Quand l'équipe tourne, comme c'est le cas actuellement avec l'équipe de France, l'ambiance doit être belle aussi ?
Oui, absolument (rires). Je ne voulais pas parler des valeurs et de l'ambiance parce que c'est ce qui ressort à chaque fois (rires), mais au-delà de ça, c'est évidemment typique de ce sport et ça fait partie du rugby. Surtout que quand on est dans une année de Coupe du monde et qu'on sait qu'on va vivre des choses extraordinaires, c'est forcément toujours mieux à vivre.
" Le 7 et le 15 ?
C'est dense, mais j'ai le corps qui me le permet"
Vous avez aussi la particularité de jongler en permanence entre le 7 et le 15. Vous n'arrivez pas à vous décider ? Vous ne pouvez pas vous passer de l'un ou de l'autre ?
(Elle rit) Oui, c'est surtout ça. J'ai été une sportive très active, j'ai découvert le 7 sur le tard, et c'est vraiment une discipline à laquelle je suis très attachée, car en termes de dépassement de soi, elle est vraiment unique. Et par le biais des Jeux olympiques, c'est forcément une discipline qui fait rêver. Quand on est sportif et qu'on peut participer aux Jeux olympiques, c'est extraordinaire. Et le fait d'être à quinze ne le permet pas. J'aime vraiment les deux. Les objectifs sont tellement différents dans les deux disciplines. J'ai la chance de pouvoir me présenter dans les deux disciplines, alors je le ferai tant qu'on me le permettra. Même si je suis maintenant beaucoup plus à même de fixer des priorités pour le 7 ou le 15 en fonction de l'événement. Pour l'instant, c'est une 15e année (rires). En tout cas, je veux continuer à faire les deux. Tant que c'est possible.
Est-ce que ce serait un crève-cœur pour vous si vous deviez choisir ?
(Elle hésite) Cela dépendrait des arguments.
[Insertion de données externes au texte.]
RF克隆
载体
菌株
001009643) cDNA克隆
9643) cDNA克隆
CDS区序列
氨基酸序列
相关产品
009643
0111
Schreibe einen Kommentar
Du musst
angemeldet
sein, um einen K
Si on me dit que les saisons sont beaucoup trop intenses et denses pour que je puisse postuler pour les deux ... Mon parti n'est pas non plus de faire l'un ou l'autre, juste pour dire que je fais sept et quinze. Il s'agit d'essayer vraiment d'être performant lorsque je passe dans l'une ou l'autre équipe. C'était vraiment des périodes ciblées où je pouvais matcher et apporter quelque chose à l'équipe, et pas seulement dire que j'étais des deux côtés du terrain. Si demain on me dit que ce n'est vraiment plus possible, que ça ne peut clairement plus continuer comme ça et qu'on me l'impose, ce choix sera fait. Mais pour l'instant, ce n'est pas le cas, et c'est pour mon bien.
Pensez-vous pouvoir continuer à travailler en alternance pendant de nombreuses années ?
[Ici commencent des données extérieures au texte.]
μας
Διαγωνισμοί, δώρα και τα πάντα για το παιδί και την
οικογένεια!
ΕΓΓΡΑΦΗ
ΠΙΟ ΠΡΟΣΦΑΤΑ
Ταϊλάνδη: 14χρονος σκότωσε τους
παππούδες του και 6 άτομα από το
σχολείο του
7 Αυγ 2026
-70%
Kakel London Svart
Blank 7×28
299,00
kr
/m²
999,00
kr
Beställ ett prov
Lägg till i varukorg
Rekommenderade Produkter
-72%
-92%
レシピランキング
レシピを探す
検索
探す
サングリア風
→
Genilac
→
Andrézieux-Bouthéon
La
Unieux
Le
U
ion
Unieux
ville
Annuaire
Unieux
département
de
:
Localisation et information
Oui, tant que nous n'avons pas un Covid qui vient tout chambouler (rires). Car cette année, nous avons deux championnats du monde qui ne sont séparés que de quelques semaines, nous avons donc dû faire des choix. En tout cas, les années normales, tout est fait pour que l'on puisse en faire sept et quinze, donc j'espère que les choses vont revenir à la normale.
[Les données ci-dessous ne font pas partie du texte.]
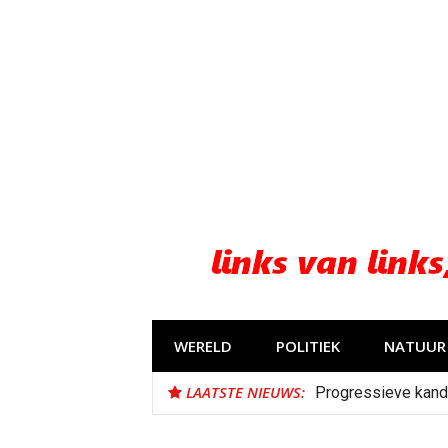
Naar
de
inhoud
springen
WERELD
POLITIEK
NATUUR 
LAATSTE NIEUWS:
Progressieve kand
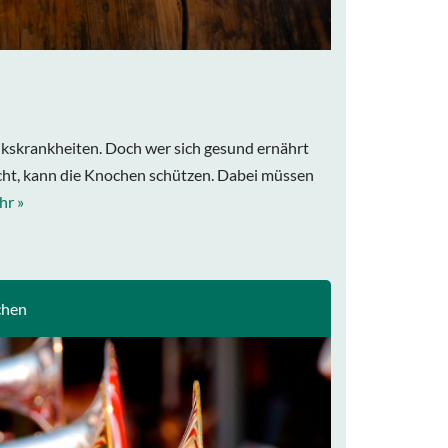
kskrankheiten. Doch wer sich gesund ernährt
cht, kann die Knochen schützen. Dabei müssen
hr »
chen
La récupération ne doit pas être facile tous les jours quand autant de matchs s'enchaînent ?
C'est vrai, c'est intense ! (rires) J'ai la chance que mon corps me le permette et que je n'ai que très peu de blessures. Cela me permet pour l'instant de postuler aussi bien pour le sept que pour le quinze. Avec l'âge et les années, je ne serai peut-être plus aussi bien placé pour le faire plus tard.